Start of Information supplied

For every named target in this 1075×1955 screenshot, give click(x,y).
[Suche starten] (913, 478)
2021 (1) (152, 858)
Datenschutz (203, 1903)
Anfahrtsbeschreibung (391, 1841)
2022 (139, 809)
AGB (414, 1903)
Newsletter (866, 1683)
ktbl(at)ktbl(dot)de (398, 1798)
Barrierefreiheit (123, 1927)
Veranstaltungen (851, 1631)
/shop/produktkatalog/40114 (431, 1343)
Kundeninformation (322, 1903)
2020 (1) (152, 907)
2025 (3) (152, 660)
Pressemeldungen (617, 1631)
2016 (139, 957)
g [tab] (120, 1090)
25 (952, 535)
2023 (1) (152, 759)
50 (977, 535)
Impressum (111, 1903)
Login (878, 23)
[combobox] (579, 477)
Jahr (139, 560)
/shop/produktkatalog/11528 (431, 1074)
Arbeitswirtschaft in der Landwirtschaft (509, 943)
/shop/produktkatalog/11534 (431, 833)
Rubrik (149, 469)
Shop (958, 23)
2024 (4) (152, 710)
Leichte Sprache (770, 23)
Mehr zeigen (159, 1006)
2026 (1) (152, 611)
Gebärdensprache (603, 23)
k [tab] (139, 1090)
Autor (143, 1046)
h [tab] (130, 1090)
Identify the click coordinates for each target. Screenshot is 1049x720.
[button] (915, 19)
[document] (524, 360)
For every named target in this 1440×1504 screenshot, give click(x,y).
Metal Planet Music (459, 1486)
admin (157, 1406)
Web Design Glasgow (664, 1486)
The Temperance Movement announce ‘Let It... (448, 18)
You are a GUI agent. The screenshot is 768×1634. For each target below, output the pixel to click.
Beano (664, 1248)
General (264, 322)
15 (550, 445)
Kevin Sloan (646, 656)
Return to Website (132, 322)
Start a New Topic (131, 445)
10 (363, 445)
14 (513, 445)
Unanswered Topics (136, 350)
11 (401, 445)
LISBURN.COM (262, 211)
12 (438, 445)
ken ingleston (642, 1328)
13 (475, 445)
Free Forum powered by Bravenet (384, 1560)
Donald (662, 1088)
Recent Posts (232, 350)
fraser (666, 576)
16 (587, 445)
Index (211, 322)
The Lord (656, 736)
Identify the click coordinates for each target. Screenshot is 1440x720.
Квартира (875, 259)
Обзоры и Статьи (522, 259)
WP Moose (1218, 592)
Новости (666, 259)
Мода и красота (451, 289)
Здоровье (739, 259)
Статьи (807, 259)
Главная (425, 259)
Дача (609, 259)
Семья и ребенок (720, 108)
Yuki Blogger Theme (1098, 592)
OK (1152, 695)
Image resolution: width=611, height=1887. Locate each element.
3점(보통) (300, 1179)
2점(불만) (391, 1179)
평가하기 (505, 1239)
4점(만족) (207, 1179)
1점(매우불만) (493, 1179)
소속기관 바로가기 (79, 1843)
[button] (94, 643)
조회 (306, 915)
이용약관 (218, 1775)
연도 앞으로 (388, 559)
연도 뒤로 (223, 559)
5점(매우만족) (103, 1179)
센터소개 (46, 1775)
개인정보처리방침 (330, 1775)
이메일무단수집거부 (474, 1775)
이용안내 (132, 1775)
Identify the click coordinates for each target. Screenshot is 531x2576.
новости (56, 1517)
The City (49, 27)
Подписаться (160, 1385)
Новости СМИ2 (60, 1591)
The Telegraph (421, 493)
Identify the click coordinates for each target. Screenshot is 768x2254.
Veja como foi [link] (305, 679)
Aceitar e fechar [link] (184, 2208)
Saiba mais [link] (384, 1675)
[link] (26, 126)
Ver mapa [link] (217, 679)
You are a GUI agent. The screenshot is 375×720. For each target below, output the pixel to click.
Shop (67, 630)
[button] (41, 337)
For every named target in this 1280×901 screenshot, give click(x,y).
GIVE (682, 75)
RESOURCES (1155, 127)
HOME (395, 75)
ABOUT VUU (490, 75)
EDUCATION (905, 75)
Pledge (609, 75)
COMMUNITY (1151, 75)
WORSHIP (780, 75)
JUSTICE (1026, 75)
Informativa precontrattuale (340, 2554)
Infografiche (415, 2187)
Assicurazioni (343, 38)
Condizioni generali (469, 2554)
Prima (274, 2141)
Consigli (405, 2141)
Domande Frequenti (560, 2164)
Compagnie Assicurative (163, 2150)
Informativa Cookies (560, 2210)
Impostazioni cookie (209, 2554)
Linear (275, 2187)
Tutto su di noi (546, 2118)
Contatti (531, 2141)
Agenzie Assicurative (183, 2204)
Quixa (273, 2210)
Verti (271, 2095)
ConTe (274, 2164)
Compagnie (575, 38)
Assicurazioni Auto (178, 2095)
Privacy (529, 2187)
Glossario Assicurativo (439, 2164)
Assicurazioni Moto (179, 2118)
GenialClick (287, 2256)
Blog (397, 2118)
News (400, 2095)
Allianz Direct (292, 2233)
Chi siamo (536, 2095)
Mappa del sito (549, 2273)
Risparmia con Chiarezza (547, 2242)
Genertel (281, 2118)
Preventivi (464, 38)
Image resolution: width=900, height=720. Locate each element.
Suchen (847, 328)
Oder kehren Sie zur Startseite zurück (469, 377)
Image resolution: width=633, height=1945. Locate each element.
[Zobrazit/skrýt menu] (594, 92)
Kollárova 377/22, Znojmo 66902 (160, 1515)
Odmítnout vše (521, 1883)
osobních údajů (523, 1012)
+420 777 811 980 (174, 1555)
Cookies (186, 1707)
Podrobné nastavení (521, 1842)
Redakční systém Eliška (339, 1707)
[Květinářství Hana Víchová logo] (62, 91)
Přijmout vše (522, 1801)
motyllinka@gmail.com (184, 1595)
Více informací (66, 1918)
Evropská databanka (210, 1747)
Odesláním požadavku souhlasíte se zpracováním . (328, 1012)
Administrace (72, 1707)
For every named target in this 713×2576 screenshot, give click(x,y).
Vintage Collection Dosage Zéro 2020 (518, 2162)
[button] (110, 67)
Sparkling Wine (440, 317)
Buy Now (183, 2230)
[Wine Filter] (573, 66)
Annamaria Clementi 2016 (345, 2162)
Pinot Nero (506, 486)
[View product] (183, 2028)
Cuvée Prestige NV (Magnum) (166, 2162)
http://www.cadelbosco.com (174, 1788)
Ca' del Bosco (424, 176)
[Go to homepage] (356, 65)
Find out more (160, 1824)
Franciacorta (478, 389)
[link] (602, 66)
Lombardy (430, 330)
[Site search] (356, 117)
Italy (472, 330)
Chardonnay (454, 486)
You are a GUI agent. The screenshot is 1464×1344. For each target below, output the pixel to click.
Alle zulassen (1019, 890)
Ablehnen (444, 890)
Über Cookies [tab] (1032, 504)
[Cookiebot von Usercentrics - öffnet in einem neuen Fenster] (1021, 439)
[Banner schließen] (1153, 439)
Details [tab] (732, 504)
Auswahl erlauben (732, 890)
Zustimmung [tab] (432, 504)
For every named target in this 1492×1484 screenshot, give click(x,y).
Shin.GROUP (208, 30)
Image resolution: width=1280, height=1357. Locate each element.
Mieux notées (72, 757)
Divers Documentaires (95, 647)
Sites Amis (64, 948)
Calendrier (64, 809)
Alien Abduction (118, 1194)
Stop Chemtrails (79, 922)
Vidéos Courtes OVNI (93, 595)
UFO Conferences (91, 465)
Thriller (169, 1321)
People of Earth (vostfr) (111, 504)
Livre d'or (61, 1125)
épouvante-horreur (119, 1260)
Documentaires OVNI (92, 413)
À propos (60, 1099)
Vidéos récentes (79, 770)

End of Information supplied

(What you are asked to do): Determine how many lines of the data include the word "named". Reply with the count and no other text.

(Answer box): 5